TAC has spent some time talking about the purpose for the TAC, how it has evolved, and how it can best serve the community. Part of this is determining how the different groups within InCommon and Trust/Identity work together. There was discussion about TAC's role as it relates to the InCommon mission statement.
InCommon Mission Statement - The mission of InCommon is to create and support a common trust framework for U.S. education and research. This includes trustworthy shared management of access to online resources in support of education and research in the United States. To achieve its mission, InCommon will facilitate development of a community-based common trust fabric sufficient to enable participants to make appropriate decisions about the release of identity information and the control of access to protected online resources. InCommon is intended to enable production-level end-user access to a wide variety of protected resources.

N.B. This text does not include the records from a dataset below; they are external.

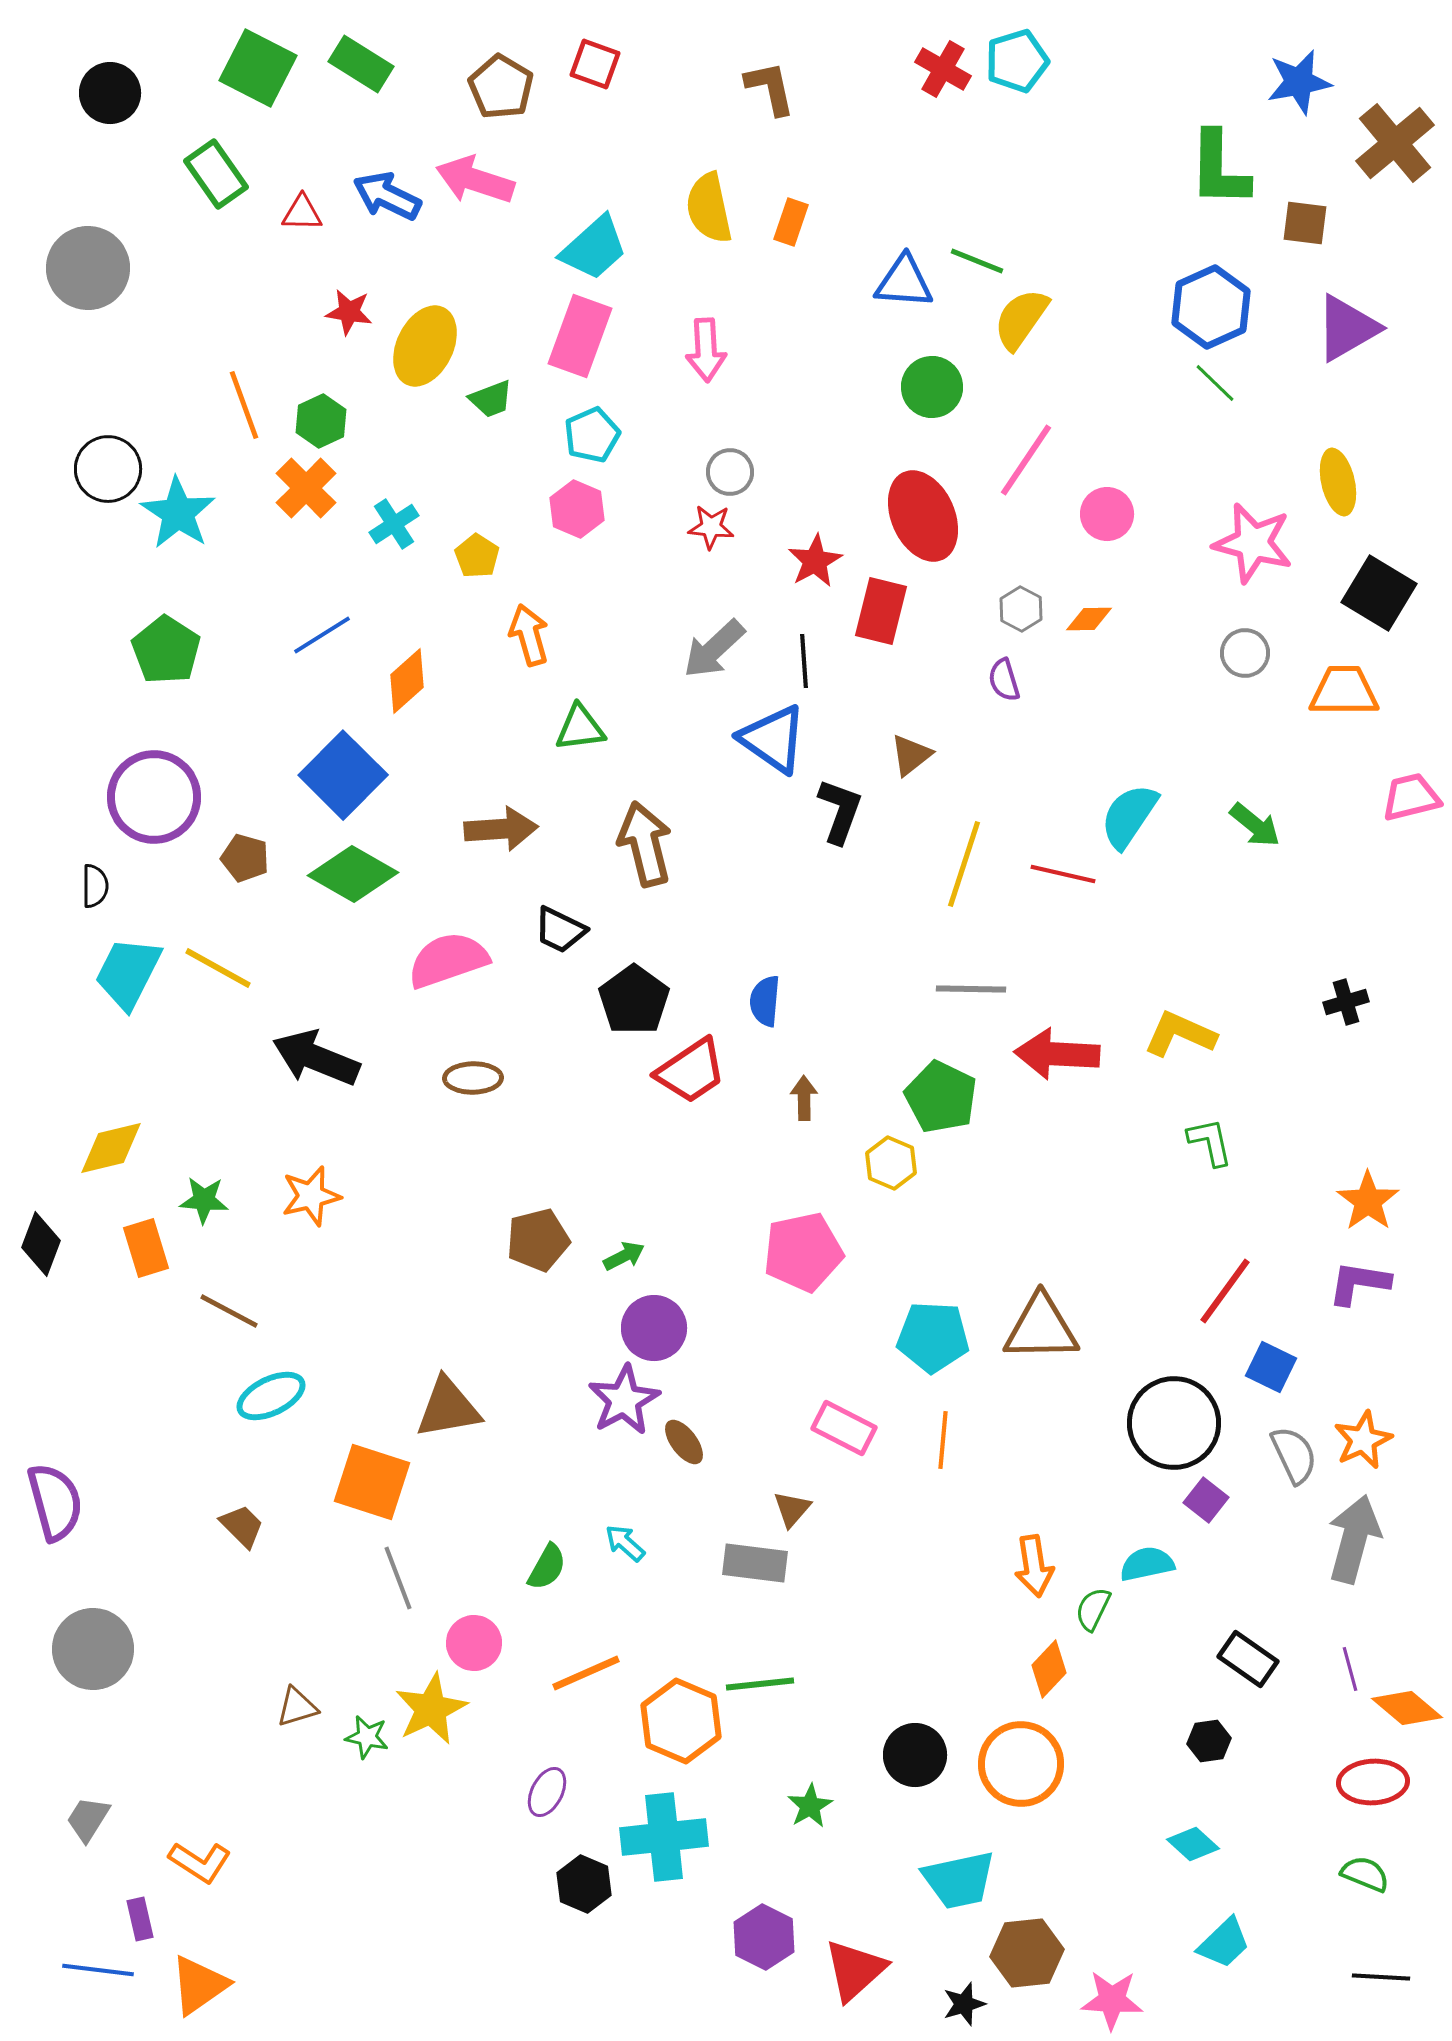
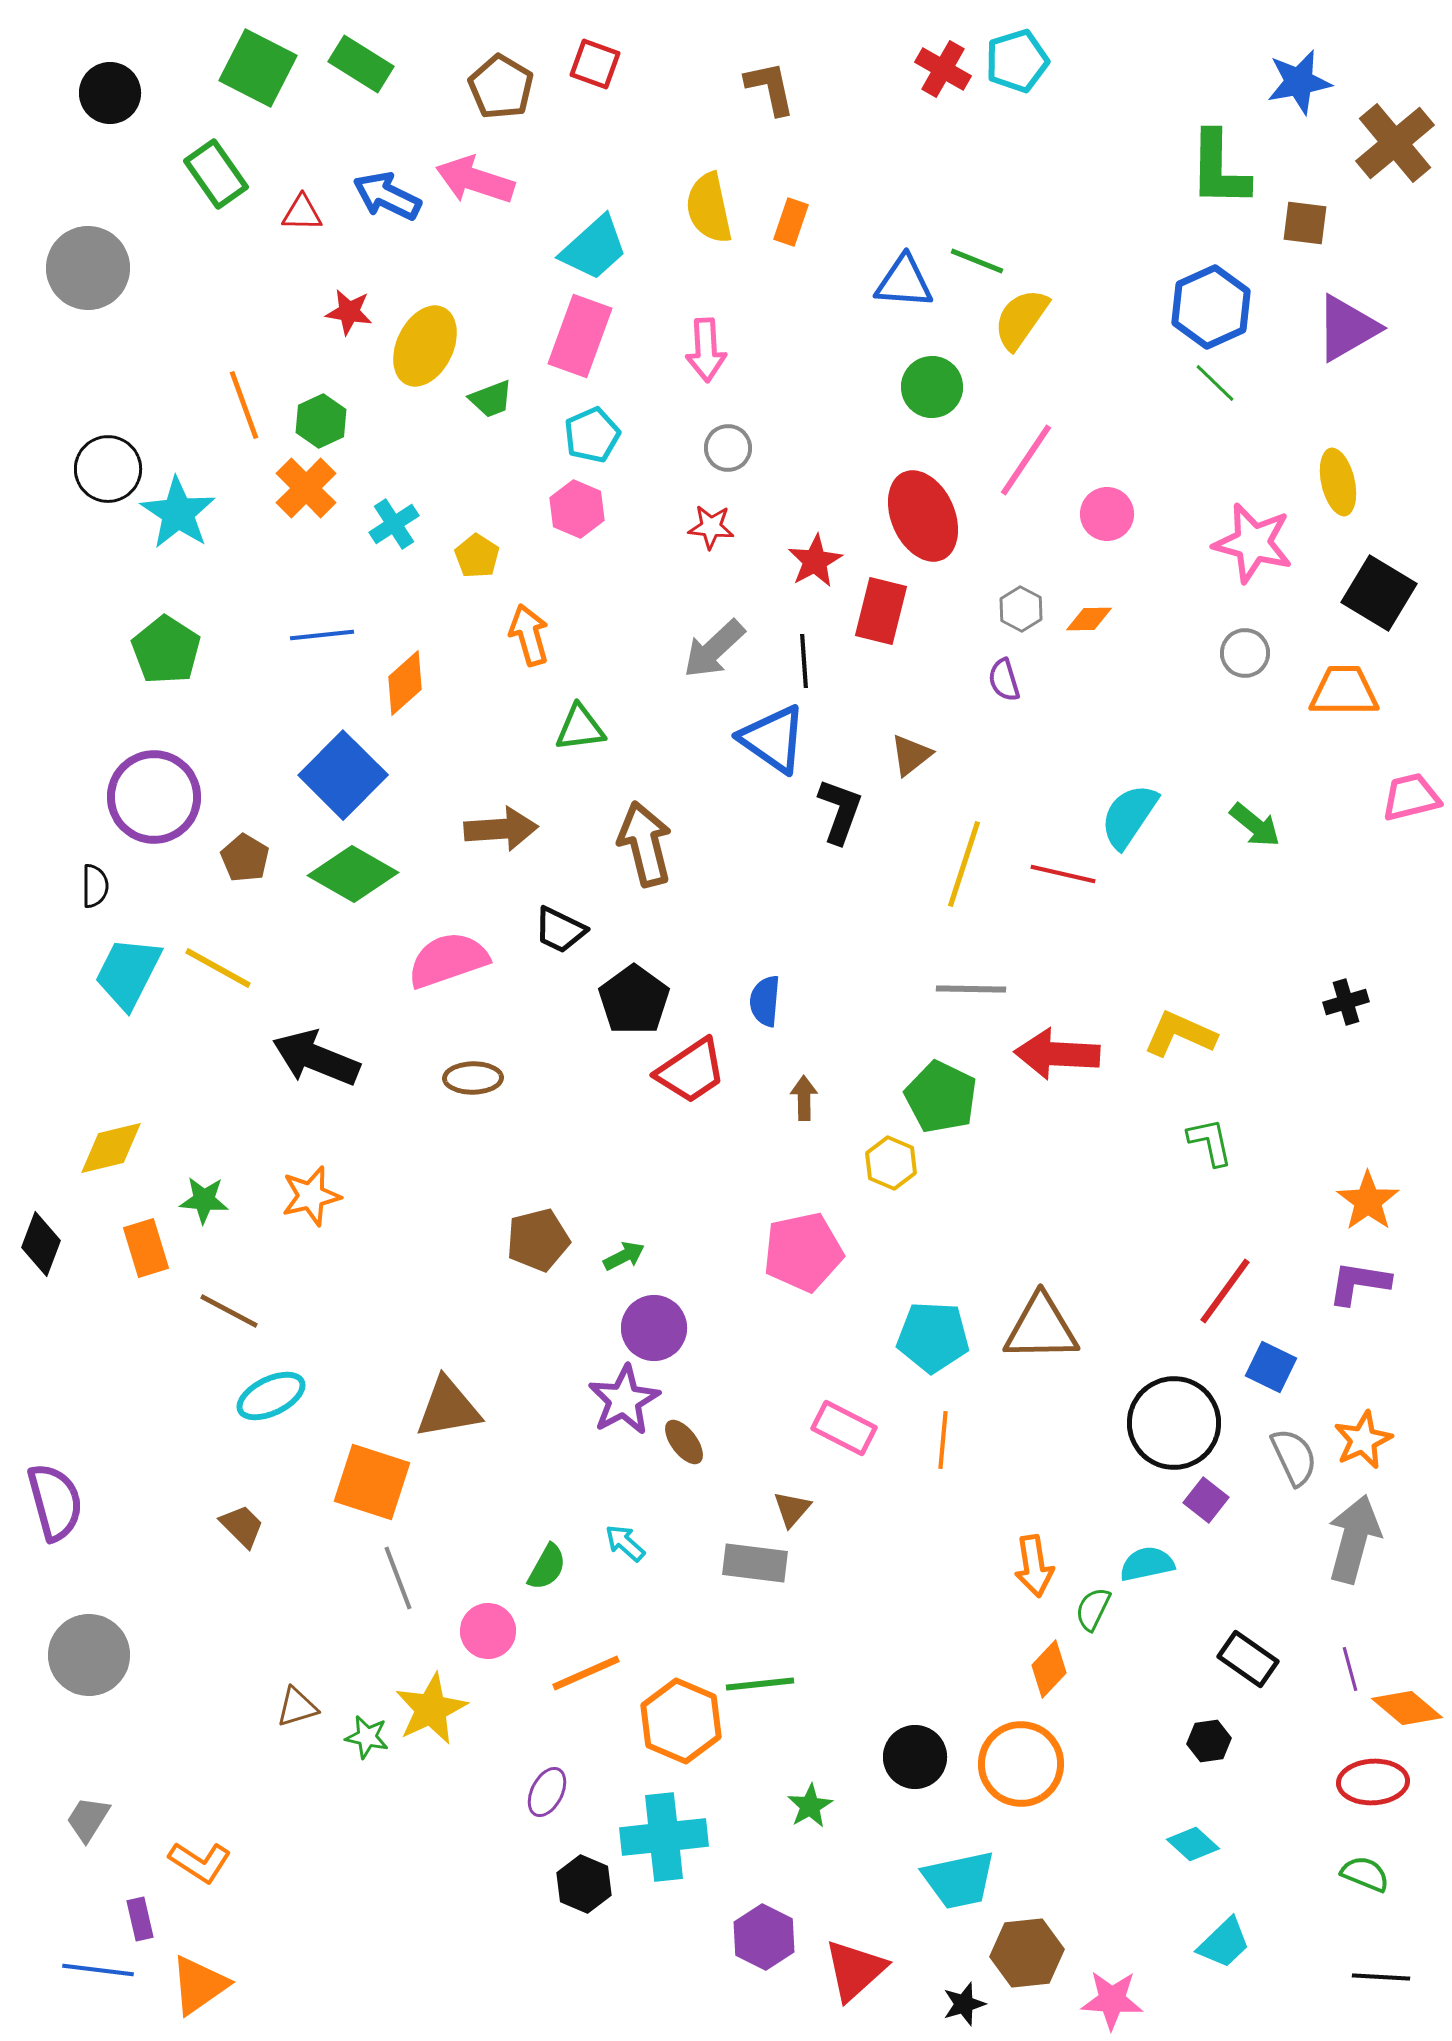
gray circle at (730, 472): moved 2 px left, 24 px up
blue line at (322, 635): rotated 26 degrees clockwise
orange diamond at (407, 681): moved 2 px left, 2 px down
brown pentagon at (245, 858): rotated 15 degrees clockwise
gray semicircle at (1294, 1455): moved 2 px down
pink circle at (474, 1643): moved 14 px right, 12 px up
gray circle at (93, 1649): moved 4 px left, 6 px down
black circle at (915, 1755): moved 2 px down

There were two thoughts related to the InCommon statement:
- Consider alternatives to the word “release,” since that is a hot-button for some campuses
- Define what “common trust fabric” means; for example:
- Academic collaboration
- Supporting e-research
- Providing the framework for access services
The discussion turned to thoughts about TAC’s mission and role
- For end users federation is easy to use. For IT, Shibboleth and the details and data policies are all difficult to maintain.
- There are continuing discussions about privacy policies as they relate to cloud services and attribute exchange
- What will be done to ensure federation continues to be relevant and usable? One of the REFEDS work items is looking at a combination of SAML and OIDC federation work and pilots. Do we need to step back and look at how federations should operate, given some of these new challenges? Some potential questions:
- How to maintain and improve on what/how we are currently operating
- What’s the next version of federation going to look like?
- One role of TAC is to engage with the community and their needs, so both campus perspectives and how those fit with global perspectives
- Community communications aimed at getting more people active. Communicate resources: participants list, technical-discuss list, WG lists, paying attention to announcements
- TIER could help alleviate local technical problems
- With TAC as an advisory body, a primary role is to determine community needs and translate those into a roadmap to develop practices and capabilities to meet those needs (and advise Steering on same)
- The current TAC charter doesn’t speak to the international partnerships
- Help for campuses is available via TIER, with software packages to make it easier to install and configure. TAC could encourage adoption and a feedback loop
- How can TAC act as bridge between hearing anecdotes from colleagues and constituents, then identifying what the real problems are and providing information about solutions that may exist
- Security is a key benefit of federation that is not readily apparent. By not adopting federation and provisioning for access, you are actually becoming less secure, because researchers and faculty will find work-arounds
- One role/goal seems to be trying to change community behavior in prescribed ways. We keep running into the problem of data release and likely will only make incremental gains. A lot of current work is to provide tools or processes to make it easier to participate
- Incorporating into messaging/communications that federation is secure - using campus credentials vs having username and password at 500 services scattered all over the place
(AI) Next step - Mark, Janemarie, Nick will distill those.
This conversation can continue on the email list.